In a nutshell, I'm 29 yr old female, recently broken up with my bf of 4 years (which was v emotionally draining) and have moved back in with my parents due to the obscene British housing market. Am cut off from all my friends and have just left a really bad job (which was attributing to my anxiety/depression - no longevity/boss was a bully and the set up was horrendous - it was the right decision). I now feel empty, numb and lost in life having poured my heart and soul into the relationship (not only for love but due to his dad passing away and he became ill coping with the grief). I guess its grieving and heart break.

For the past 8 months I have been trying to change everything for the better knowing I was not happy in my relationship despite the hard times, work, location and lack of social life. I took a bold and brave move to change things to find some true happiness within myself as I was so unhappy, which was I think the right thing to do.

In the midst of this transition I applied to become a teacher and got offered a place for a PGCE at Cambridge. Whilst this would open many doors for me and get my self esteem back up, I am really not sure if its what I want to do (and if I can survive on the starting salary at my age on my own). I applied as my current role was dead end and I felt like I wanted a "proper" job and have always regretted I didn't train as something. Essentially I've got a lot to give but not sure if I can cope with the demands given how I'm feeling right now and even if I want to be a teacher. I just don't feel good enough. My self esteem has taken a huge knock from the breakdown of the relationship and it got ground down by my former boss.

The other stupid thing to consider is even looking at kids these days and all the potential/routes they can take for a prosperous future, I feel I've messed my life up and and jealous of them - how pathetic is that!

I have driven myself crazy for about 6 months trying to work out if I take it (and stay in Cambridge) or move to London and pursue a role in a tech company. I always wanted to move to London or a city and didn't back when all my friends did after graduating due to various reasons, but now I feel like its my chance and to be with my friends and build further relationships.

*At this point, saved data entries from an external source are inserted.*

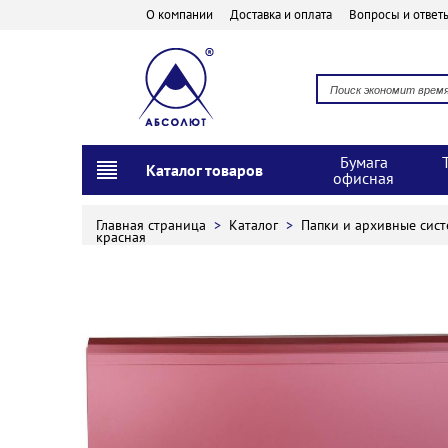
О компании
Доставка и оплата
Вопросы и ответ
Бумага
Каталог товаров
офисная
Главная страница
>
Каталог
>
Папки и архивные сис
красная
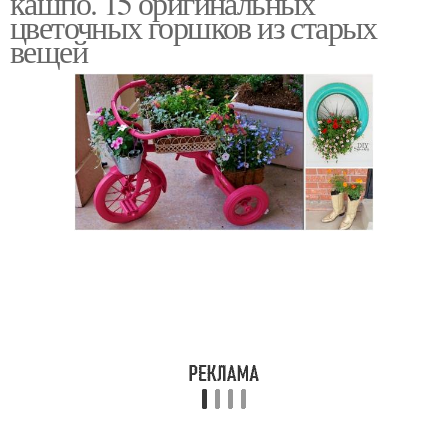
кашпо. 15 оригинальных
цветочных горшков из старых
вещей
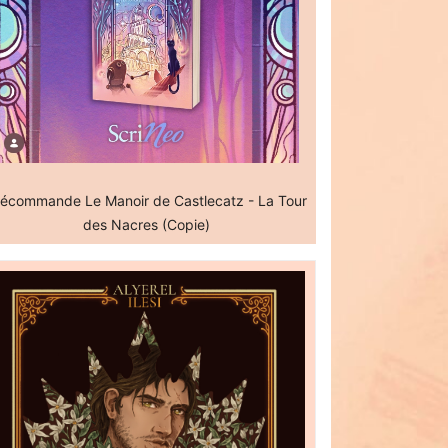
écommande Le Manoir de Castlecatz - La Tour
des Nacres (Copie)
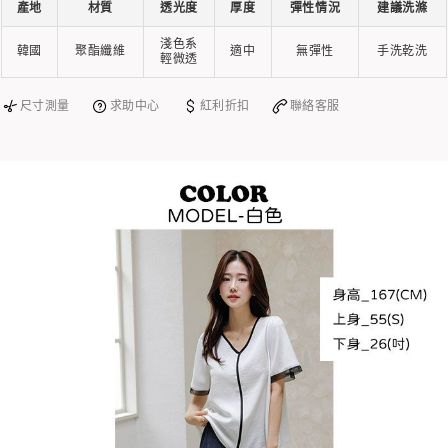
產地
材質
透光度
厚度
彈性情況
建議洗滌
淺色系
韓國
聚酯纖維
適中
無彈性
手洗乾洗
輕微透
尺寸測量
求助中心
紅利折扣
聯絡客服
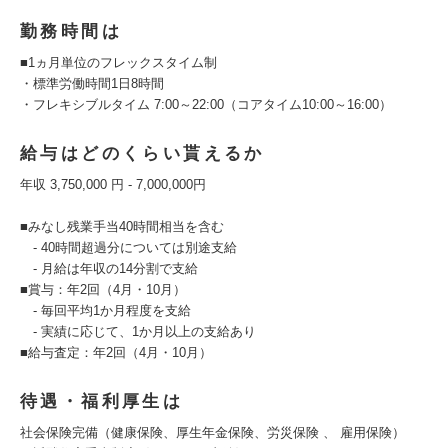
勤務時間は
■1ヵ月単位のフレックスタイム制
・標準労働時間1⽇8時間
・フレキシブルタイム 7:00～22:00（コアタイム10:00～16:00）
給与はどのくらい貰えるか
年収 3,750,000 円 - 7,000,000円
■みなし残業手当40時間相当を含む
- 40時間超過分については別途支給
- 月給は年収の14分割で支給
■賞与：年2回（4月・10月）
- 毎回平均1か月程度を支給
- 実績に応じて、1か月以上の支給あり
■給与査定：年2回（4月・10月）
待遇・福利厚生は
社会保険完備（健康保険、厚生年金保険、労災保険 、 雇用保険）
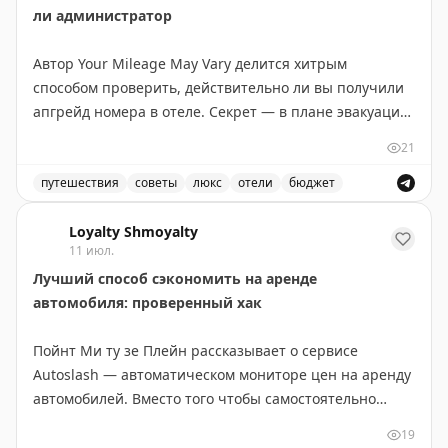
ли администратор
Автор Your Mileage May Vary делится хитрым
способом проверить, действительно ли вы получили
апгрейд номера в отеле. Секрет — в плане эвакуации
на обратной стороне двери в номере. Этот план
21
показывает планировку всех комнат на этаже и
позволяет увидеть, где ваш номер находится в
путешествия
советы
люкс
отели
бюджет
иерархии отеля. В бюджетных отелях (Hyatt Place,
Советы по апгрейду номера в отеле и как проверить 
Hampton Inn) апгрейд часто означает всего лишь
Loyalty Shmoyalty
11 июл.
несколько дополнительных футов площади или более
Лучший способ сэкономить на аренде
высокий этаж. В старых отелях с нестандартной
автомобиля: проверенный хак
планировкой различия более заметны. Автор
рекомендует всегда проверять карту эвакуации после
Пойнт Ми ту зе Плейн рассказывает о сервисе
того, как вас поселили, чтобы понять реальный
Autoslash — автоматическом мониторе цен на аренду
размер полученного апгрейда. Иногда отель
автомобилей. Вместо того чтобы самостоятельно
действительно дает хороший номер, но часто
проверять тарифы несколько раз, достаточно
«апгрейд» оказывается весьма скромным.
19
передать бронирование в Autoslash, и сервис будет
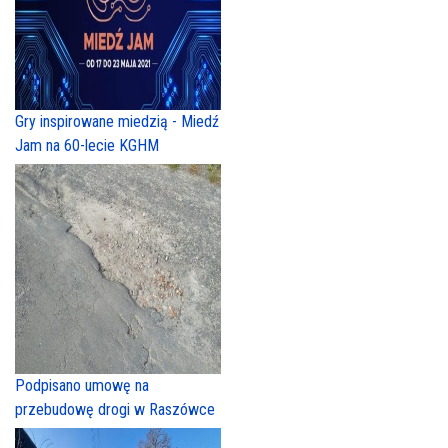
Gry inspirowane miedzią - Miedź
Jam na 60-lecie KGHM
Podpisano umowę na
przebudowę drogi w Raszówce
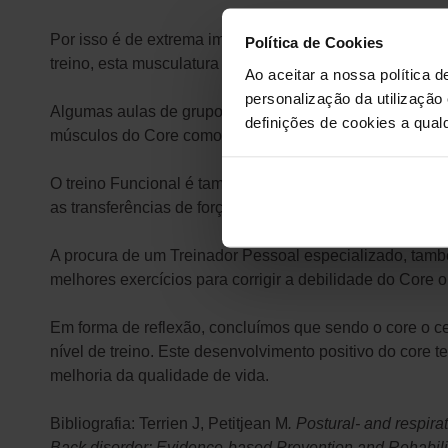
Por isso é de extrema importância perceber como podemo
Política de Cookies
treino, esta musculatura precisa de um trabalho de consci
Ao aceitar a nossa política d
personalização da utilização
Algumas aulas de grupo podem ajudar a aumentar o noss
definições de cookies a qualq
músculos do Core como é também o caso do CXWorx, Bo
O treino Funcional é também um caminho para desenvolv
as transferências de força de uns membros para os outr
A procura de um Treinador Pessoal especializado, també
melhores exercícios para corrigir a debilidade do Core 
Em forma de reflexão, concluímos que sendo o core o c
nível de treino. Este desenvolvimento positivo do core 
melhoria da qualidade de vida.
Bibliografia:
Terrien J, Petitjean M
. Postural- and respira
Back disorder: Evidence-based Prevention and Rehabilit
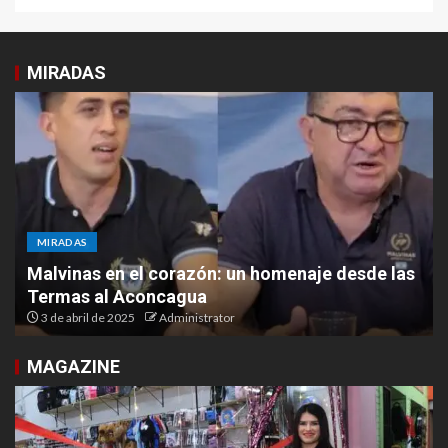
MIRADAS
MIRADAS
Malvinas en el corazón: un homenaje desde las
Termas al Aconcagua
3 de abril de 2025
Administrator
MAGAZINE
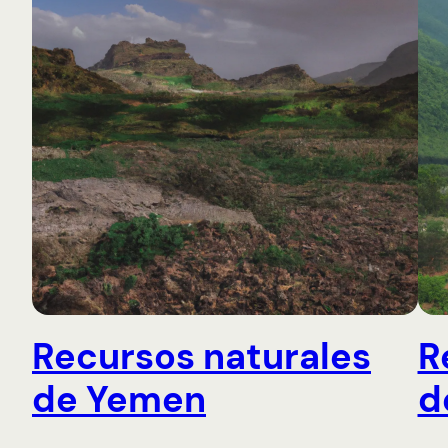
Recursos naturales
R
de Yemen
d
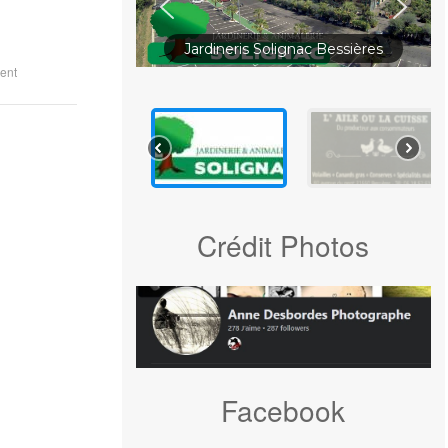
Jardineris Solignac Bessières
ent
Crédit Photos
Facebook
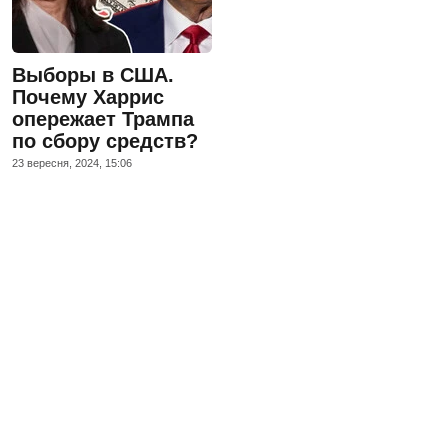
Выборы в США.
Почему Харрис
опережает Трампа
по сбору средств?
23 вересня, 2024, 15:06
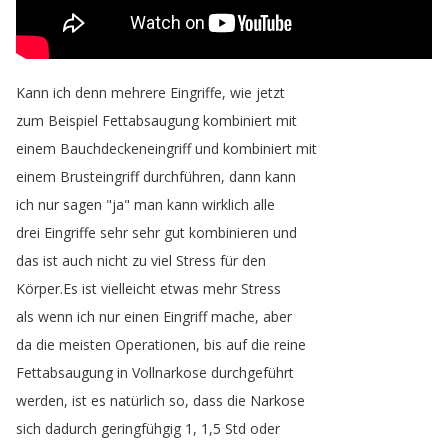
Kann
ich
denn
mehrere
Eingriffe
,
wie
jetzt
zum
Beispiel
Fettabsaugung
kombiniert
mit
einem
Bauchdeckeneingriff
und
kombiniert
mit
einem
Brusteingriff
durchführen
,
dann
kann
ich
nur
sagen
"
ja
"
man
kann
wirklich
alle
drei
Eingriffe
sehr
sehr
gut
kombinieren
und
das
ist
auch
nicht
zu
viel
Stress
für
den
Körper
.
Es
ist
vielleicht
etwas
mehr
Stress
als
wenn
ich
nur
einen
Eingriff
mache
,
aber
da
die
meisten
Operationen
,
bis
auf
die
reine
Fettabsaugung
in
Vollnarkose
durchgeführt
werden
,
ist
es
natürlich
so
,
dass
die
Narkose
sich
dadurch
geringfühgig
1, 1,5
Std
oder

I'm also concerned about my financial security, future, family, relationship, life....feeling hopeless and like I have no purpose and that I'm becoming a burden on everyone. I'm eating well, meditating and trying to exercise when I can, but the anxiety is so paralysing I can't even book a holiday (which I desperately need a break from all the stress)> The loneliness is crippling too. I used to be so social and happy go lucky and now feel like a shell I just can't fill up. I'm trying to be social, get out and meet people but I just feel such a failure inside that I'm not attracting the right company and seem pathetic. Struggling also with everyone I know in relationships, getting married, buying houses, starting families etc - I have naturally always gone against the grain and know things happen at the right time for you personally, but I'm starting to feel like these things will never be in my lifetime.

I feel like I've got a barrier in the way. A mental block. I just can't seem to do things but deep down feel intense frustration - it's like I'm fighting with myself, screaming to get out of my body but I'm trapped. I'm highly detached from reality too and feel like I'm in a dream the whole time. Does that strike a chord with anyone?

Thanks and apologies for the lengthy message.